PROBLEM =
From the first line to the last, please reproduce the material exactly, skipping the pictures.

[[ PROVIDED RECORDS, beginning ]]

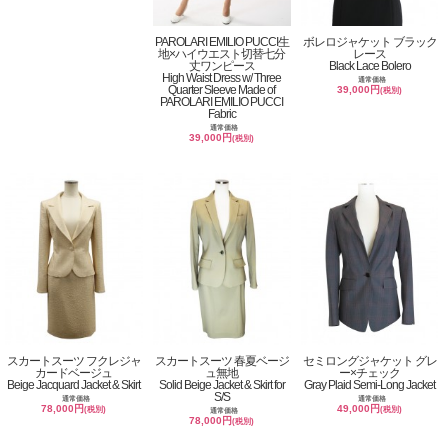
PAROLARI EMILIO PUCCI生
ボレロジャケット ブラック
地×ハイウエスト切替七分
レース
丈ワンピース
Black Lace Bolero
High Waist Dress w/ Three
通常価格
Quarter Sleeve Made of
39,000円
(税別)
PAROLARI EMILIO PUCCI
Fabric
通常価格
39,000円
(税別)
スカートスーツ フクレジャ
スカートスーツ 春夏ベージ
セミロングジャケット グレ
カードベージュ
ュ無地
ー×チェック
Beige Jacquard Jacket & Skirt
Solid Beige Jacket & Skirt for
Gray Plaid Semi-Long Jacket
S/S
通常価格
通常価格
78,000円
49,000円
(税別)
(税別)
通常価格
78,000円
(税別)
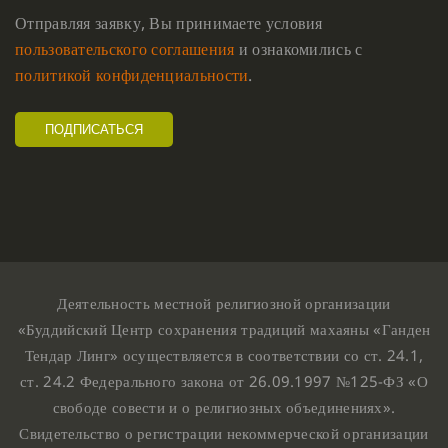
Отправляя заявку, Вы принимаете условия
пользовательского соглашения
и ознакомились с
политикой конфиденциальности
.
Деятельность местной религиозной организации
«Буддийский Центр сохранения традиций махаяны «Ганден
Тендар Линг» осуществляется в соответствии со ст. 24.1,
ст. 24.2 Федерального закона от 26.09.1997 №125-ФЗ «О
свободе совести и о религиозных объединениях».
Свидетельство о регистрации некоммерческой организации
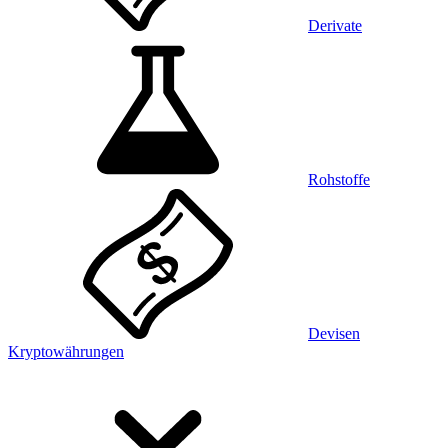
Derivate
Rohstoffe
Devisen
Kryptowährungen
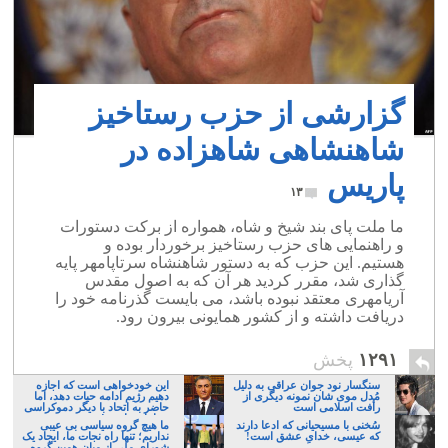
گزارشی از حزب رستاخیز
شاهنشاهی شاهزاده در
پاریس
۱۳
ما ملت پای بند شیخ و شاه، همواره از برکت دستورات
و راهنمایی های حزب رستاخیز برخوردار بوده و
هستیم. این حزب که به دستور شاهنشاه سرتاپامهر پایه
گذاری شد، مقرر کردید هر آن که به اصول مقدس
آریامهری معتقد نبوده باشد، می بایست گذرنامه خود را
دریافت داشته و از کشور همایونی بیرون رود.
۱۲۹۱
پخش
سنگسار نود جوان عراقی به دلیل
این خودخواهی است که اجازه
مُدل موی شان نمونه دیگری از
دهیم رژیم ادامه حیات دهد، اما
رأفت اسلامی است
حاضر به اتحاد با دیگر دموکراسی
خواهان نباشیم!
سُخنی با مسیحیانی که ادعا دارند
ما هیچ گروه سیاسی بی عیبی
که عیسی، خدایِ عشق است!
نداریم؛ تنها راه نجات ما، ایجاد یک
شورای ملی از میان همین گروه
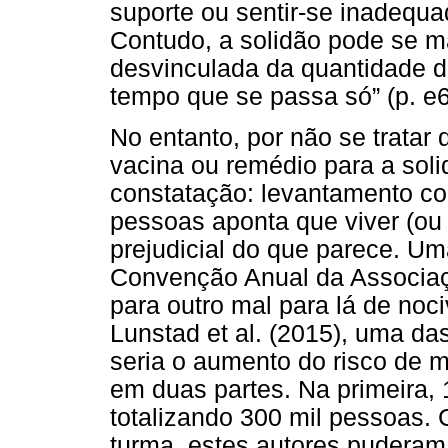
suporte ou sentir-se inadequa
Contudo, a solidão pode se m
desvinculada da quantidade 
tempo que se passa só” (p. e6
No entanto, por não se tratar
vacina ou remédio para a sol
constatação: levantamento c
pessoas aponta que viver (ou 
prejudicial do que parece. U
Convenção Anual da Associaç
para outro mal para lá de noc
Lunstad et al. (2015), uma da
seria o aumento do risco de m
em duas partes. Na primeira, 
totalizando 300 mil pessoas.
turma, estes autores puderam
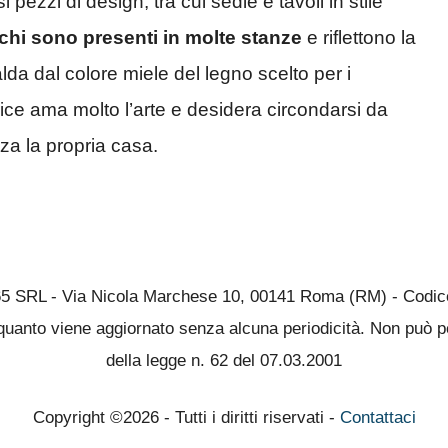
 pezzi di design, tra cui sedie e tavoli in stile
chi sono presenti in molte stanze
e riflettono la
da dal colore miele del legno scelto per i
ttrice ama molto l’arte e desidera circondarsi da
ezza la propria casa.
65 SRL - Via Nicola Marchese 10, 00141 Roma (RM) - Codice 
quanto viene aggiornato senza alcuna periodicità. Non può pe
della legge n. 62 del 07.03.2001
Copyright ©2026 - Tutti i diritti riservati -
Contattaci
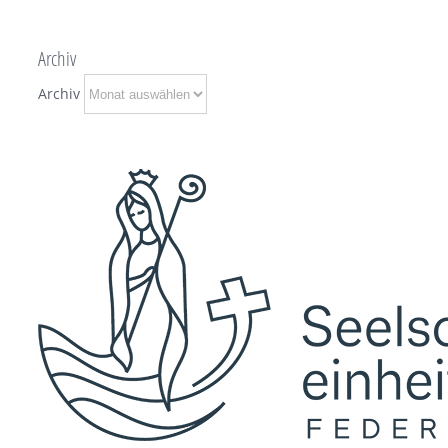
Archiv
Archiv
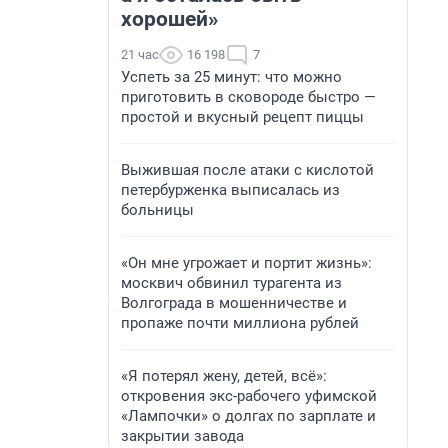
хорошей»
21 час
16 198
7
Успеть за 25 минут: что можно
приготовить в сковороде быстро —
простой и вкусный рецепт пиццы
Выжившая после атаки с кислотой
петербурженка выписалась из
больницы
«Он мне угрожает и портит жизнь»:
москвич обвинил турагента из
Волгограда в мошенничестве и
пропаже почти миллиона рублей
«Я потерял жену, детей, всё»:
откровения экс-рабочего уфимской
«Лампочки» о долгах по зарплате и
закрытии завода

[[ PROVIDED RECORDS, end ]]

SOLUTION FOR THIS TASK =
PAROLARI EMILIO PUCCI生
ボレロジャケット ブラック
地×ハイウエスト切替七分
レース
丈ワンピース
Black Lace Bolero
High Waist Dress w/ Three
通常価格
Quarter Sleeve Made of
39,000円
(税別)
PAROLARI EMILIO PUCCI
Fabric
通常価格
39,000円
(税別)
スカートスーツ フクレジャ
スカートスーツ 春夏ベージ
セミロングジャケット グレ
カードベージュ
ュ無地
ー×チェック
Beige Jacquard Jacket & Skirt
Solid Beige Jacket & Skirt for
Gray Plaid Semi-Long Jacket
S/S
通常価格
通常価格
78,000円
49,000円
(税別)
(税別)
通常価格
78,000円
(税別)
Отправляя заявку, Вы принимаете условия
пользовательского соглашения
и ознакомились с
политикой конфиденциальности
.
Деятельность местной религиозной организации
«Буддийский Центр сохранения традиций махаяны «Ганден
Тендар Линг» осуществляется в соответствии со ст. 24.1,
ст. 24.2 Федерального закона от 26.09.1997 №125-ФЗ «О
свободе совести и о религиозных объединениях».
Свидетельство о регистрации некоммерческой организации
Derivate
Rohstoffe
Devisen
Kryptowährungen
گزارشی از حزب رستاخیز
شاهنشاهی شاهزاده در
پاریس
۱۳
ما ملت پای بند شیخ و شاه، همواره از برکت دستورات
و راهنمایی های حزب رستاخیز برخوردار بوده و
هستیم. این حزب که به دستور شاهنشاه سرتاپامهر پایه
گذاری شد، مقرر کردید هر آن که به اصول مقدس
آریامهری معتقد نبوده باشد، می بایست گذرنامه خود را
دریافت داشته و از کشور همایونی بیرون رود.
۱۲۹۱
پخش
سنگسار نود جوان عراقی به دلیل
این خودخواهی است که اجازه
مُدل موی شان نمونه دیگری از
دهیم رژیم ادامه حیات دهد، اما
رأفت اسلامی است
حاضر به اتحاد با دیگر دموکراسی
خواهان نباشیم!
سُخنی با مسیحیانی که ادعا دارند
ما هیچ گروه سیاسی بی عیبی
که عیسی، خدایِ عشق است!
نداریم؛ تنها راه نجات ما، ایجاد یک
شورای ملی از میان همین گروه
suporte ou sentir-se inadequa
Contudo, a solidão pode se m
desvinculada da quantidade 
tempo que se passa só” (p. e6
No entanto, por não se tratar
vacina ou remédio para a sol
constatação: levantamento c
pessoas aponta que viver (ou 
prejudicial do que parece. U
Convenção Anual da Associaç
para outro mal para lá de noc
Lunstad et al. (2015), uma da
seria o aumento do risco de m
em duas partes. Na primeira, 
totalizando 300 mil pessoas.
turma, estes autores puderam
 pezzi di design, tra cui sedie e tavoli in stile
chi sono presenti in molte stanze
e riflettono la
da dal colore miele del legno scelto per i
ttrice ama molto l’arte e desidera circondarsi da
ezza la propria casa.
65 SRL - Via Nicola Marchese 10, 00141 Roma (RM) - Codice 
quanto viene aggiornato senza alcuna periodicità. Non può pe
della legge n. 62 del 07.03.2001
Copyright ©2026 - Tutti i diritti riservati -
Contattaci
Archiv
Archiv
хорошей»
21 час
16 198
7
Успеть за 25 минут: что можно
приготовить в сковороде быстро —
простой и вкусный рецепт пиццы
Выжившая после атаки с кислотой
петербурженка выписалась из
больницы
«Он мне угрожает и портит жизнь»:
москвич обвинил турагента из
Волгограда в мошенничестве и
пропаже почти миллиона рублей
«Я потерял жену, детей, всё»:
откровения экс-рабочего уфимской
«Лампочки» о долгах по зарплате и
закрытии завода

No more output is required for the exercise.